Kubernetes deployment

This page covers a production deployment of x1agent on any conformant Kubernetes cluster. For a single-machine development setup, see the quickstart instead — the production topology shares code with local dev, but the secrets story and the scaling story differ.

Prerequisites

Kubernetes 1.28+. Tested against GKE, EKS, and generic on-prem clusters.
An ingress controller and a TLS certificate mechanism (cert-manager is the common pairing). x1agent ships without an opinion here — any ingress that speaks standard K8s Ingress resources works.
etcd encryption-at-rest enabled via the cluster’s EncryptionConfiguration. Managed K8s (GKE, EKS, AKS) offers this as a single switch backed by cloud KMS; self-managed clusters configure it on the api server. This is load-bearing when using the K8s-backed secrets path.
External Secrets Operator (see below). Install it regardless of whether you plan to use an external backend — the same CRD shape is used in both tiers, so ESO being present is always required.
A Postgres instance, either in-cluster (the default chart deploys one) or external (point the chart at your managed database).
NATS with TLS client-cert verification enabled. The chart deploys NATS by default; see NATS mTLS for certificate provisioning.

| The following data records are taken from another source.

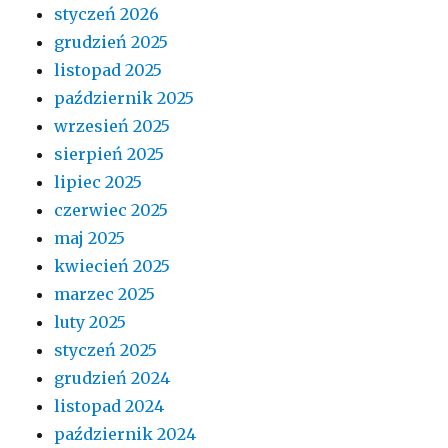
styczeń 2026
grudzień 2025
listopad 2025
październik 2025
wrzesień 2025
sierpień 2025
lipiec 2025
czerwiec 2025
maj 2025
kwiecień 2025
marzec 2025
luty 2025
styczeń 2025
grudzień 2024
listopad 2024
październik 2024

Install the External Secrets Operator

One operator, cluster-wide, installed once.

helm repo add external-secrets https://charts.external-secrets.io
helm repo update
helm install external-secrets external-secrets/external-secrets \
  -n external-secrets --create-namespace \
  --set installCRDs=true

ESO runs as a single Deployment in the external-secrets namespace. It ships with providers for Vault, AWS Secrets Manager, GCP Secret Manager, Azure Key Vault, 1Password, Doppler, Akeyless, Bitwarden, Infisical, and about twenty others — all compiled in, no per-backend installation. You pick which ones to activate by creating ClusterSecretStore objects pointing at each.

Secrets backend

x1agent’s secrets path writes an ExternalSecret CRD per secret; ESO resolves it against a named ClusterSecretStore. Pick one of the three tiers below.

Tier 1 — K8s-backed (no external dependency)

The same model the quickstart uses. Suitable for small teams or clusters with no existing secrets infrastructure. Secrets are stored as plain Secret objects in the privileged x1agent-secrets namespace and materialized into each workspace namespace by ESO’s kubernetes provider.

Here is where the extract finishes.